● WHAT IS REQUIRED: Exclude every picture and return the remaining entries below verbatim.
** SUPPLIED RECORDS follows **
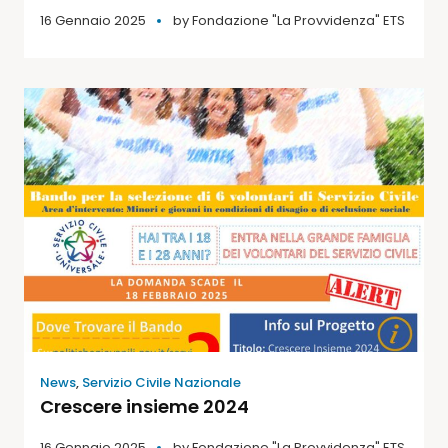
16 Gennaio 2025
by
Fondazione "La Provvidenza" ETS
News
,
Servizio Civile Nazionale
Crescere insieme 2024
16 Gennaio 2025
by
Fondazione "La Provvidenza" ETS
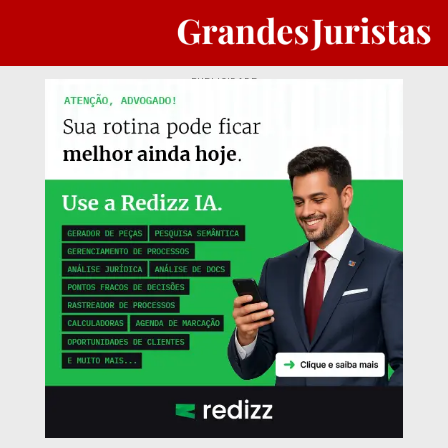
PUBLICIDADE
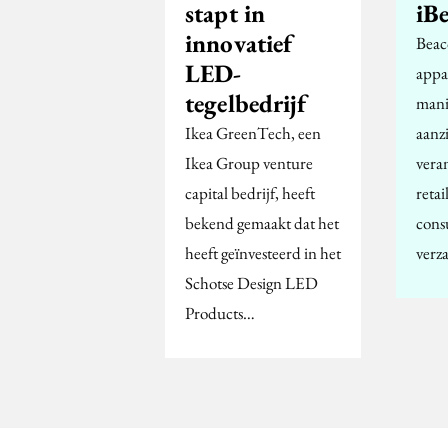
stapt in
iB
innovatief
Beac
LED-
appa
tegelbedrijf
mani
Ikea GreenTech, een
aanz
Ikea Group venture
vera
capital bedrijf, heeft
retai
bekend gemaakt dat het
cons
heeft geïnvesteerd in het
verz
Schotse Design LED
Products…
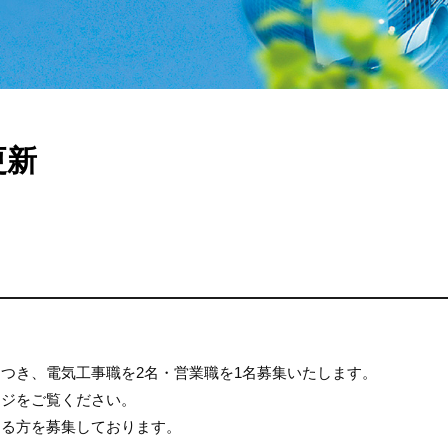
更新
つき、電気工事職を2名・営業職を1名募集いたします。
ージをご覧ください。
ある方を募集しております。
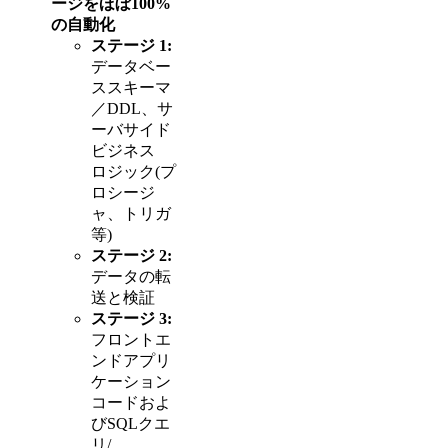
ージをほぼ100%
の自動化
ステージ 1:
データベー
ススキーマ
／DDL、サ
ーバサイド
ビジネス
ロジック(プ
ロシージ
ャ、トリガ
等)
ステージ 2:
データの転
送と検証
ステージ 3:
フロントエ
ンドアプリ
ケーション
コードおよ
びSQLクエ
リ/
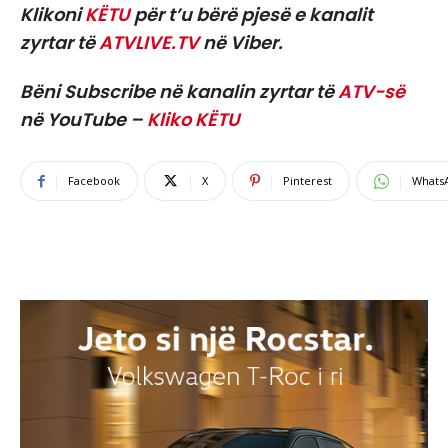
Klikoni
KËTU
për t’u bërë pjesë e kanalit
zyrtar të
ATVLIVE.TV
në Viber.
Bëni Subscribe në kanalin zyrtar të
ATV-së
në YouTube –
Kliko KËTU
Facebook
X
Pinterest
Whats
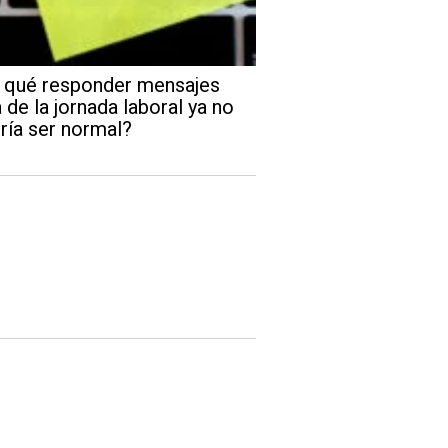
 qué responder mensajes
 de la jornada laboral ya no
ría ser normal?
** End of SUPPLIED RECORDS **
● PROBLEM SOLUTION:
16 Gennaio 2025
by
Fondazione "La Provvidenza" ETS
News
,
Servizio Civile Nazionale
Crescere insieme 2024
16 Gennaio 2025
by
Fondazione "La Provvidenza" ETS
PUBLICIDADE
stapt in
iB
innovatief
Beac
LED-
appa
tegelbedrijf
mani
Ikea GreenTech, een
aanz
Ikea Group venture
vera
capital bedrijf, heeft
retai
bekend gemaakt dat het
cons
heeft geïnvesteerd in het
verz
Schotse Design LED
Products…
更新
つき、電気工事職を2名・営業職を1名募集いたします。
ージをご覧ください。
ある方を募集しております。
ージをほぼ100%
の自動化
ステージ 1:
データベー
ススキーマ
／DDL、サ
ーバサイド
ビジネス
ロジック(プ
ロシージ
ャ、トリガ
等)
ステージ 2:
データの転
送と検証
ステージ 3:
フロントエ
ンドアプリ
ケーション
コードおよ
びSQLクエ
リ/
Klikoni
KËTU
për t’u bërë pjesë e kanalit
zyrtar të
ATVLIVE.TV
në Viber.
Bëni Subscribe në kanalin zyrtar të
ATV-së
në YouTube –
Kliko KËTU
Facebook
X
Pinterest
Whats
 qué responder mensajes
 de la jornada laboral ya no
ría ser normal?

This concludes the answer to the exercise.